MATERIAL SHOWN Start Marker
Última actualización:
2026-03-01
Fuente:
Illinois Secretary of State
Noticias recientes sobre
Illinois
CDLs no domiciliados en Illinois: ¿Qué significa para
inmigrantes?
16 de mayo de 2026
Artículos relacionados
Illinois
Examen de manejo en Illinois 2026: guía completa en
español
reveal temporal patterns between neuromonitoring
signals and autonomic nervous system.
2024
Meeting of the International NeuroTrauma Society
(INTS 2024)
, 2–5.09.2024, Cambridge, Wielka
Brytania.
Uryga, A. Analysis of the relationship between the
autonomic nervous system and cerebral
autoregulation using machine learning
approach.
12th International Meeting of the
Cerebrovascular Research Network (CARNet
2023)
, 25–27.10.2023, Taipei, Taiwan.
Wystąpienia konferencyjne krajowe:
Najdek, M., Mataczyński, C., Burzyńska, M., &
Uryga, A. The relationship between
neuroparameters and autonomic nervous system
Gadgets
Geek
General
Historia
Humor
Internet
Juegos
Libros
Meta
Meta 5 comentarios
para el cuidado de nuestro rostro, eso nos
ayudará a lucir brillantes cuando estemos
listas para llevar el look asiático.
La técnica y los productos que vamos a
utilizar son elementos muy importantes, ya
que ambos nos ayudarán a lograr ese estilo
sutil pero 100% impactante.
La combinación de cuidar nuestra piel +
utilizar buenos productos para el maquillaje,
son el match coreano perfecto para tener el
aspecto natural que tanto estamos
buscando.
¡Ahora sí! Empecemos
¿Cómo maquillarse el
MATERIAL SHOWN End Marker
MATERIAL SHOWN Start Marker
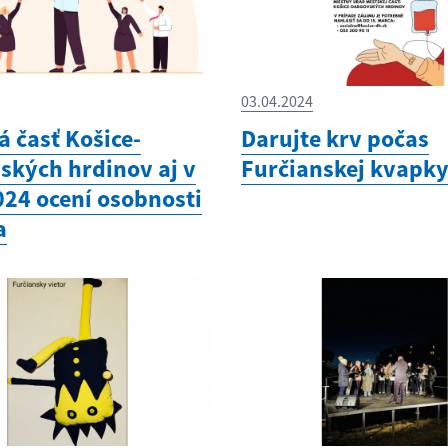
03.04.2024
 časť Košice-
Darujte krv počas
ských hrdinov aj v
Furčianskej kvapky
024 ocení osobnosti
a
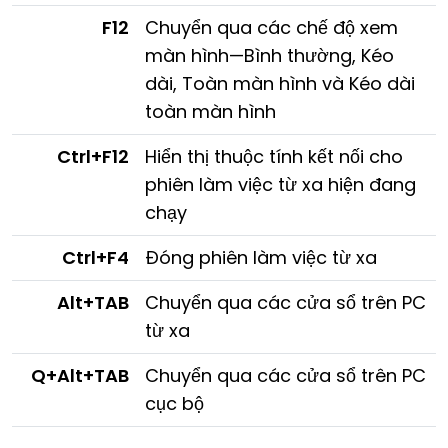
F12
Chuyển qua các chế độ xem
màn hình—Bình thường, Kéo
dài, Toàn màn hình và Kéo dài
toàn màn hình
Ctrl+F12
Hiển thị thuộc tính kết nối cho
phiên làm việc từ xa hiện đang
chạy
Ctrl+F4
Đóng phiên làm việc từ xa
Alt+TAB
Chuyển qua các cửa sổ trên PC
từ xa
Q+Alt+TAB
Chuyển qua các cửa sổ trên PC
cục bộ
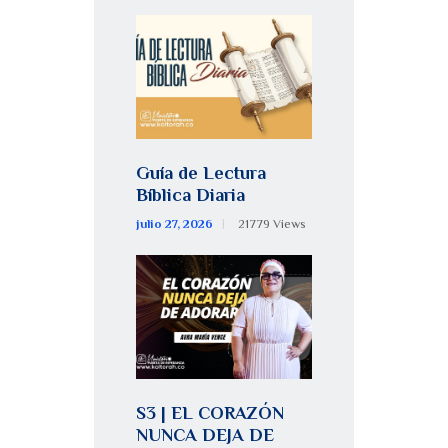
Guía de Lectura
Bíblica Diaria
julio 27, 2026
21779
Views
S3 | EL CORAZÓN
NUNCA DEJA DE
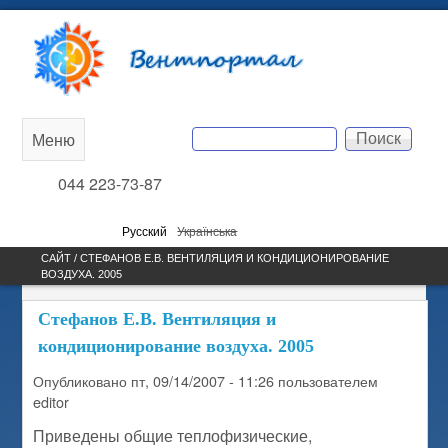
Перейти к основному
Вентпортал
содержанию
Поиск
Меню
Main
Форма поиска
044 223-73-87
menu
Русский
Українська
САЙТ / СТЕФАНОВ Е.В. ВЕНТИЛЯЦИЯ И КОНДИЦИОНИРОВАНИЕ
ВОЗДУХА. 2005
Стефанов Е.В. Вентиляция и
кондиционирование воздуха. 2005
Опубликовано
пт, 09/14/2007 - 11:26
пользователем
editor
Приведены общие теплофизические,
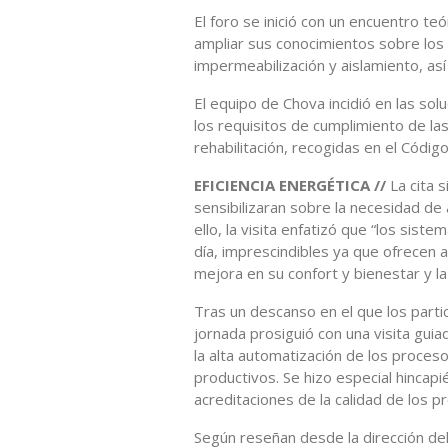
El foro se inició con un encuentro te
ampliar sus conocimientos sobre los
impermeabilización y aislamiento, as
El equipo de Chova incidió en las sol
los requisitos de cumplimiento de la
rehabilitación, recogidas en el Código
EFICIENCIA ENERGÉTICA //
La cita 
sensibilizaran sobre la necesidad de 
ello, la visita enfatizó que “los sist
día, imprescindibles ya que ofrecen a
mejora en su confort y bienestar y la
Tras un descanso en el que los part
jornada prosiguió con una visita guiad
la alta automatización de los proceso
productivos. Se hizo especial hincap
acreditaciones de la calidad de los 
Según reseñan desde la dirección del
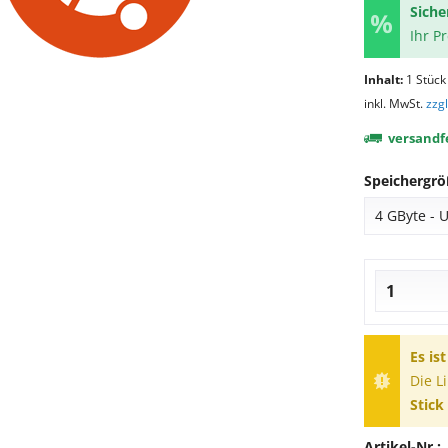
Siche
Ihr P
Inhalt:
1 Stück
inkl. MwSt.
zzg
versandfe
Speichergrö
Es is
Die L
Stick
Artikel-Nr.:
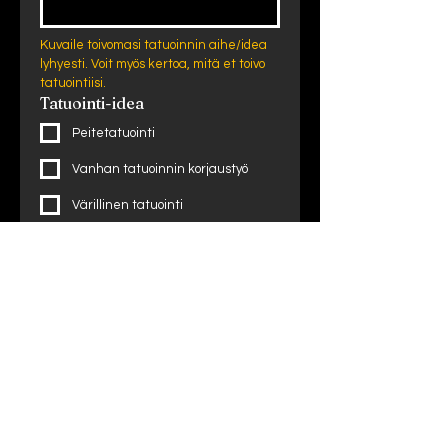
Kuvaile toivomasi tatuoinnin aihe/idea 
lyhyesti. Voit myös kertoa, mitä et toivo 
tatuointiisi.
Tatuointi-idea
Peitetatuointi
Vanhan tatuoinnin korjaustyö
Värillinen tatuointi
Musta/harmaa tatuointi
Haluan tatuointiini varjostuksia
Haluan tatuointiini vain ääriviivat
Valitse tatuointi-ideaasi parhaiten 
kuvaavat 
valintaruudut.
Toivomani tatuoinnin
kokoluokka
MATERIAL SHOWN End Marker
MATERIAL SHOWN Start Marker
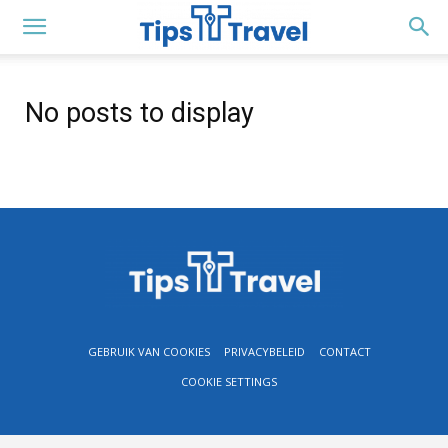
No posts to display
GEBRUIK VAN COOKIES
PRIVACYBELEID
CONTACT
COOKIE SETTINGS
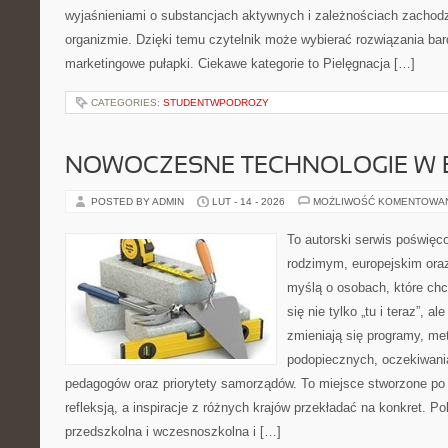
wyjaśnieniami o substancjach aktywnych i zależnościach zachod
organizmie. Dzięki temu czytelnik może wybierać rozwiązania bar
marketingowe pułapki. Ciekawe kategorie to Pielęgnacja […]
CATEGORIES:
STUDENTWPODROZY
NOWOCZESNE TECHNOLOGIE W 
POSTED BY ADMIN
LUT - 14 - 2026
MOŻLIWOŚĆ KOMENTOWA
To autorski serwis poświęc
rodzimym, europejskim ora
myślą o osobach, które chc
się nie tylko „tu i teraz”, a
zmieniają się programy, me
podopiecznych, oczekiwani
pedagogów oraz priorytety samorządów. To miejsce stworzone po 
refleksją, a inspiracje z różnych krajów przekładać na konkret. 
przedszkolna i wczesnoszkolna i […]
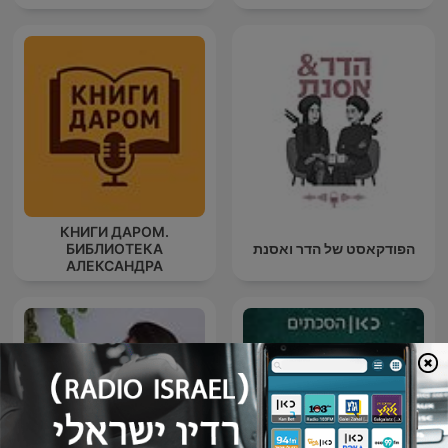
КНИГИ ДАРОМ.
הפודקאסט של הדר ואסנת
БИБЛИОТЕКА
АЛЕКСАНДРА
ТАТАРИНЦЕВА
MATERIAL SHOWN End Marker
### WORK INSTRUCTIONS
In the records above, find each line with the word "hình" and copy it.

### RESULT OF THE TASK
màn hình—Bình thường, Kéo
dài, Toàn màn hình và Kéo dài
toàn màn hình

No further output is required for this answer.